科学的?

タバコの害はさておき、環境問題しかり、少年犯罪しかり「科学的」という言説が、政治的背景に利用される姿は気色悪い。
「科学」があたかも現代社会のマジックワードのようだ。
そもそも「科学的」という言説がどんなものか、決着ついているわけでも無いのにね。
確かに研究などは出来る限り「科学的」なものであるべきだと思うが、どこぞの健康番組のように「科学的に検証しました!」などと行って、提供するようなものはうさんくさくてしょうがない。研究の分野でそんなこと言ったら宗教だ。
「科学的」かどうかは、発表されたそのもの自体では無い。
その理論が様々な批判に耐えうるかどうか(テストされうるかどうか)。
またそれに応答する「姿勢」のことだ。

知識は確実性の探究ではありません。あやまちは人の常です。…誤り、誤謬との闘いとは、客観的真理を探究することであり、真でないものを発見して取り除くためにあらゆることをおこなうことです。これが科学的活動の課題なのです。したがって、こう言ってもよいでしょう。科学者としてのわれわれに目標は客観的真理、つまり、より多くの真理、興味深い真理、より良く理解可能な真理である。…そして科学的知識の方法とは、批判的方法です。それは、真理探究に、したがって、真理に奉仕する、誤りの探求と誤りの排除の方法です。(P16-8)

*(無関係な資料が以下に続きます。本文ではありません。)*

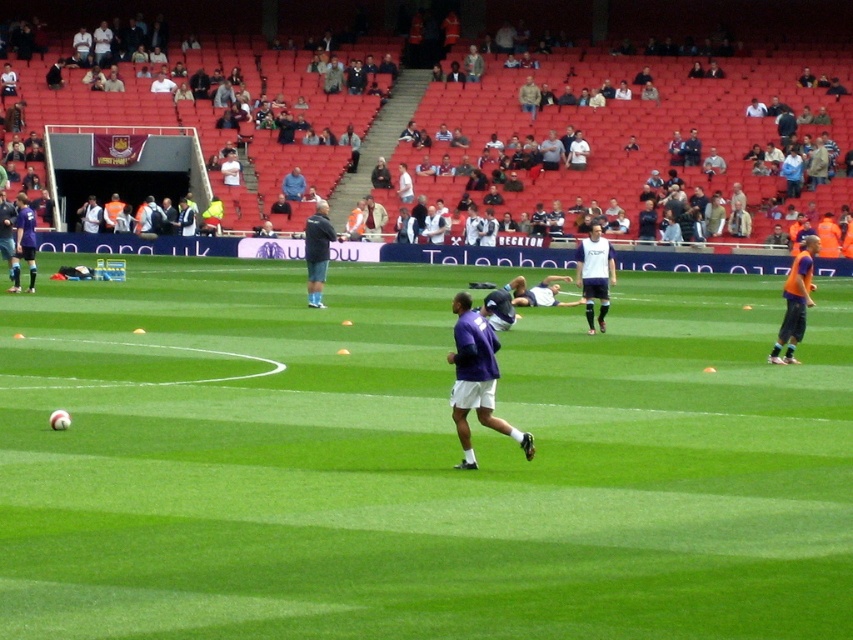 Is purple fabric jacket at center behind white matte jersey at center?

No, purple fabric jacket at center is in front of white matte jersey at center.

Can you confirm if purple fabric jacket at center is positioned above white matte jersey at center?

No.

Between point (479, 396) and point (585, 275), which one is positioned in front?

Point (479, 396) is more forward.

The width and height of the screenshot is (853, 640). Identify the location of purple fabric jacket at center. (476, 380).

Does orange jersey at right have a smaller size compared to dark blue jacket at center?

No, orange jersey at right is not smaller than dark blue jacket at center.

Does orange jersey at right have a lesser width compared to dark blue jacket at center?

No, orange jersey at right is not thinner than dark blue jacket at center.

What do you see at coordinates (795, 301) in the screenshot? This screenshot has height=640, width=853. I see `orange jersey at right` at bounding box center [795, 301].

Find the location of `orange jersey at right`. orange jersey at right is located at coordinates click(795, 301).

Is green grass field at center closer to the viewer compared to purple matte soccer player at left?

Yes, it is in front of purple matte soccer player at left.

Who is taller, green grass field at center or purple matte soccer player at left?

With more height is purple matte soccer player at left.

The width and height of the screenshot is (853, 640). Identify the location of green grass field at center. pyautogui.click(x=416, y=461).

Find the location of a particular element. The height and width of the screenshot is (640, 853). green grass field at center is located at coordinates (416, 461). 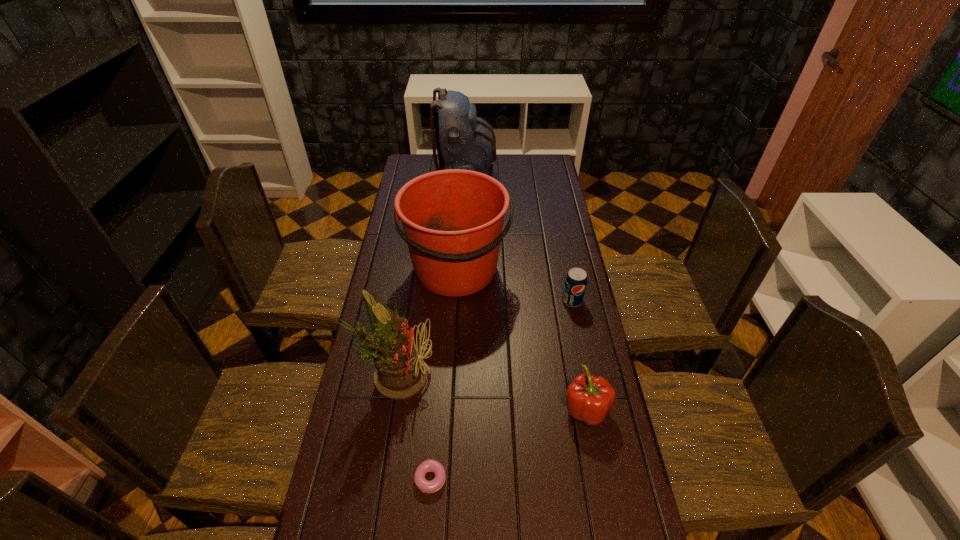 Identify the location of backpack. This screenshot has width=960, height=540. (464, 141).

Identify the location of flower arrangement. (401, 372).

You are a GUI agent. You are given a task and a screenshot of the screen. Output one action in this format:
    pyautogui.click(x=<x>, y=<y>)
    Task: Click on the bucket
    This screenshot has height=540, width=960.
    Given the screenshot: What is the action you would take?
    pyautogui.click(x=452, y=219)

Locate an element on the screen. This screenshot has height=540, width=960. pop is located at coordinates (575, 283).

I want to click on pepper, so click(589, 398).

You are a GUI agent. You are given a task and a screenshot of the screen. Output one action in this format:
    pyautogui.click(x=<x>, y=<y>)
    Task: Click on the shortest object
    This screenshot has width=960, height=540.
    Given the screenshot: What is the action you would take?
    pyautogui.click(x=430, y=465)

Image resolution: width=960 pixels, height=540 pixels. In order to click on doughnut in this screenshot , I will do `click(430, 465)`.

This screenshot has height=540, width=960. Identify the location of vacant point located 0.070m at the front pocket of the backpack. (510, 178).

Where is `blank space located 0.170m in front of the flower arrangement with the fan visible`? This screenshot has height=540, width=960. blank space located 0.170m in front of the flower arrangement with the fan visible is located at coordinates tap(488, 374).

Where is `blank space located 0.310m on the front of the bucket`? blank space located 0.310m on the front of the bucket is located at coordinates (452, 383).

独断的思考に対する闘争が義務となります。またかぎりなく知的に謙虚であることも義務となります。とりわけ、平明で、もったいぶることのない言葉を育てることが、義務、とくにあらゆる知識人の義務となります。(P78)

研究をする優雅な生活は、あと半年もせずと終わる。
しかし、物事にたいする「科学的」な態度。知的に謙虚であることは、忘れずにいたいものだ。